New Mexico has a bitter gambling history. When the IGRA was passed by Congress in Nineteen Eighty Nine, it seemed like New Mexico might be one of the states to get on the American Indian casino bandwagon. Politics guaranteed that wouldn’t be the situation.
The New Mexico governor Bruce King assembled a panel in 1990 to draft a compact with New Mexico Amerindian bands. When the task force came to an agreement with two big local bands a year later, Governor King refused to sign the bargain. He would hold up a deal until 1994.
When a new governor took office in Nineteen Ninety Five, it seemed that American Indian gaming in New Mexico was a certainty. But when the new Governor passed the contract with the Indian bands, anti-gaming groups were able to hold the deal up in the courts. A New Mexico court found that the Governor had overstepped his bounds in signing the deal, therefore costing the government of New Mexico many hundreds of thousands of dollars in licensing revenues over the next several years.

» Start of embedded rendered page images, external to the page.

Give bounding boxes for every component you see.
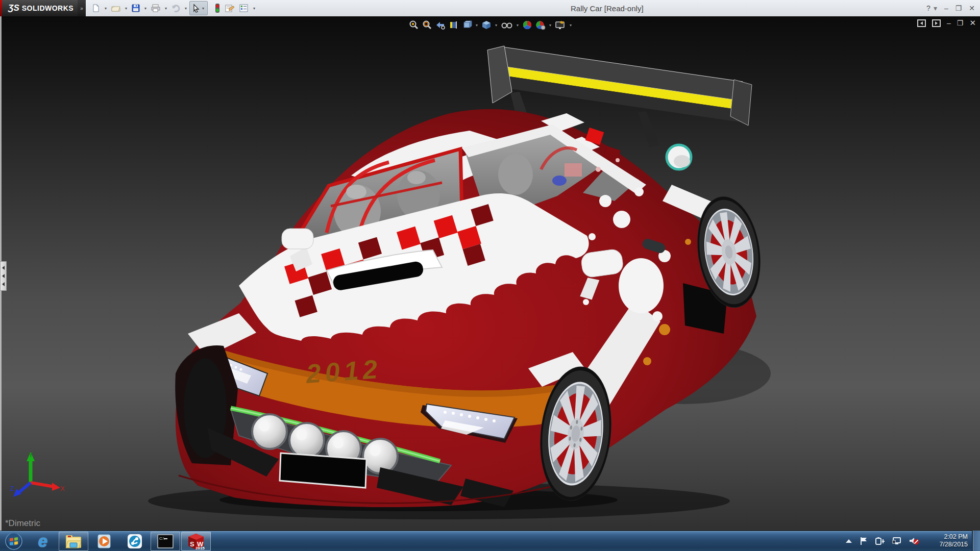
undo-button[interactable] bbox=[169, 2, 182, 15]
menu-expand-arrow[interactable]: » bbox=[78, 0, 86, 16]
triad-y-label: Y bbox=[29, 451, 33, 459]
zoom-to-area-button[interactable] bbox=[422, 19, 433, 31]
hide-show-dropdown[interactable]: ▾ bbox=[516, 23, 520, 28]
save-dropdown[interactable]: ▾ bbox=[143, 6, 148, 11]
section-view-button[interactable] bbox=[448, 19, 459, 31]
options-button[interactable] bbox=[237, 2, 251, 15]
media-player-icon bbox=[96, 533, 112, 549]
print-button[interactable] bbox=[149, 2, 162, 15]
previous-view-icon bbox=[435, 20, 446, 30]
save-floppy-icon bbox=[131, 4, 140, 13]
help-button[interactable]: ? bbox=[926, 4, 930, 12]
power-battery-icon[interactable] bbox=[875, 536, 885, 545]
new-dropdown[interactable]: ▾ bbox=[103, 6, 108, 11]
solidworks-logo: ƷS SOLIDWORKS bbox=[2, 0, 78, 16]
triad-x-label: X bbox=[60, 485, 65, 492]
start-button[interactable] bbox=[1, 532, 27, 551]
print-dropdown[interactable]: ▾ bbox=[163, 6, 168, 11]
document-window-controls: – ❐ ✕ bbox=[917, 18, 976, 28]
document-title: Rally Car [Read-only] bbox=[571, 0, 644, 16]
restore-button[interactable]: ❐ bbox=[955, 4, 962, 12]
select-cursor-icon bbox=[191, 4, 201, 13]
help-dropdown[interactable]: ▾ bbox=[934, 4, 937, 12]
options-dropdown[interactable]: ▾ bbox=[252, 6, 257, 11]
internet-explorer-icon: e bbox=[38, 532, 47, 551]
taskbar: e C:\ bbox=[0, 531, 980, 551]
svg-text:S: S bbox=[190, 540, 194, 548]
view-orientation-label: *Dimetric bbox=[5, 518, 40, 529]
windows-start-orb bbox=[5, 533, 22, 550]
share-app-button[interactable] bbox=[120, 532, 150, 551]
network-icon[interactable] bbox=[892, 536, 902, 545]
triad-z-label: Z bbox=[10, 485, 14, 492]
minimize-document-button[interactable]: – bbox=[947, 19, 951, 27]
media-player-button[interactable] bbox=[89, 532, 119, 551]
view-settings-icon bbox=[555, 20, 566, 30]
rally-car-model[interactable]: 2012 bbox=[0, 16, 980, 531]
apply-scene-button[interactable] bbox=[535, 19, 546, 31]
view-settings-dropdown[interactable]: ▾ bbox=[569, 23, 573, 28]
file-properties-button[interactable] bbox=[223, 2, 236, 15]
view-orientation-dropdown[interactable]: ▾ bbox=[475, 23, 479, 28]
window-controls: ? ▾ – ❐ ✕ bbox=[926, 0, 975, 16]
share-app-icon bbox=[127, 533, 143, 549]
display-style-button[interactable] bbox=[481, 19, 492, 31]
apply-scene-icon bbox=[535, 20, 546, 30]
restore-document-button[interactable]: ❐ bbox=[957, 19, 964, 27]
edit-appearance-button[interactable] bbox=[522, 19, 533, 31]
zoom-to-fit-button[interactable] bbox=[408, 19, 420, 31]
collapse-arrow-icon bbox=[2, 266, 5, 270]
open-folder-icon bbox=[111, 4, 121, 13]
minimize-button[interactable]: – bbox=[944, 4, 948, 12]
heads-up-toolbar: ▾ ▾ ▾ ▾ ▾ bbox=[408, 18, 573, 32]
view-orientation-button[interactable] bbox=[461, 19, 473, 31]
close-document-button[interactable]: ✕ bbox=[969, 18, 976, 28]
undo-dropdown[interactable]: ▾ bbox=[183, 6, 188, 11]
zoom-to-area-icon bbox=[422, 20, 432, 30]
open-document-button[interactable] bbox=[109, 2, 122, 15]
featuremanager-collapsed-tab[interactable] bbox=[0, 261, 7, 291]
printer-icon bbox=[151, 4, 161, 13]
graphics-area[interactable]: 2012 bbox=[0, 16, 980, 531]
show-hidden-icons-button[interactable] bbox=[845, 538, 852, 543]
file-properties-icon bbox=[225, 4, 235, 13]
solidworks-taskbar-button[interactable]: S W 2015 bbox=[181, 532, 211, 551]
display-style-dropdown[interactable]: ▾ bbox=[494, 23, 498, 28]
section-view-icon bbox=[449, 20, 459, 30]
new-document-icon bbox=[91, 4, 101, 13]
solidworks-logo-mark: ƷS bbox=[8, 3, 19, 13]
collapse-left-pane-icon[interactable] bbox=[917, 19, 926, 27]
windows-explorer-icon bbox=[65, 534, 82, 549]
view-settings-button[interactable] bbox=[554, 19, 567, 31]
select-tool-button[interactable]: ▾ bbox=[189, 1, 208, 15]
collapse-arrow-icon bbox=[2, 274, 5, 278]
eyeglasses-icon bbox=[501, 20, 513, 30]
volume-muted-icon[interactable] bbox=[909, 536, 920, 545]
new-document-button[interactable] bbox=[90, 2, 102, 15]
close-button[interactable]: ✕ bbox=[969, 4, 975, 12]
display-style-icon bbox=[481, 20, 492, 30]
taskbar-clock[interactable]: 2:02 PM 7/28/2015 bbox=[939, 531, 968, 551]
solidworks-app-icon: S W 2015 bbox=[187, 533, 205, 550]
windows-explorer-button[interactable] bbox=[59, 532, 88, 551]
options-list-icon bbox=[239, 4, 249, 13]
title-bar: ƷS SOLIDWORKS » ▾ ▾ ▾ ▾ ▾ ▾ ▾ bbox=[0, 0, 980, 17]
standard-toolbar: ▾ ▾ ▾ ▾ ▾ ▾ ▾ bbox=[90, 0, 257, 16]
open-dropdown[interactable]: ▾ bbox=[124, 6, 129, 11]
apply-scene-dropdown[interactable]: ▾ bbox=[548, 23, 552, 28]
clock-date: 7/28/2015 bbox=[939, 541, 968, 548]
save-button[interactable] bbox=[130, 2, 142, 15]
previous-view-button[interactable] bbox=[435, 19, 446, 31]
show-desktop-button[interactable] bbox=[972, 531, 980, 551]
collapse-arrow-icon bbox=[2, 282, 5, 286]
action-center-flag-icon[interactable] bbox=[859, 536, 868, 545]
system-tray bbox=[845, 531, 920, 551]
year-decal: 2012 bbox=[305, 354, 382, 389]
hide-show-items-button[interactable] bbox=[500, 19, 513, 31]
command-prompt-icon: C:\ bbox=[157, 534, 174, 549]
internet-explorer-button[interactable]: e bbox=[28, 532, 58, 551]
select-dropdown[interactable]: ▾ bbox=[201, 6, 206, 11]
rebuild-button[interactable] bbox=[213, 2, 222, 15]
command-prompt-button[interactable]: C:\ bbox=[151, 532, 180, 551]
expand-right-pane-icon[interactable] bbox=[932, 19, 941, 27]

It required the Compact Negotiation Act, passed by the New Mexico legislature, to get the process moving on a full contract amongst the State of New Mexico and its American Indian tribes. A decade had been squandered for gambling in New Mexico, including Native casino Bingo.
The nonprofit Bingo industry has gotten bigger since Nineteen Ninety-Nine. In that year, New Mexico charity game providers brought in just $3,048 in revenues. This number grew to $725,150 in 2000, and surpassed one million dollars in 2001. Nonprofit Bingo revenues have increased steadily since that time. Two Thousand and Five witnessed the largest year, with $1,233,289 grossed by the providers.
Bingo is apparently favored in New Mexico. All kinds of owners try for a piece of the action. Hopefully, the politicians are through batting around gaming as a key factor like they did in the 1990’s. That is probably wishful thinking.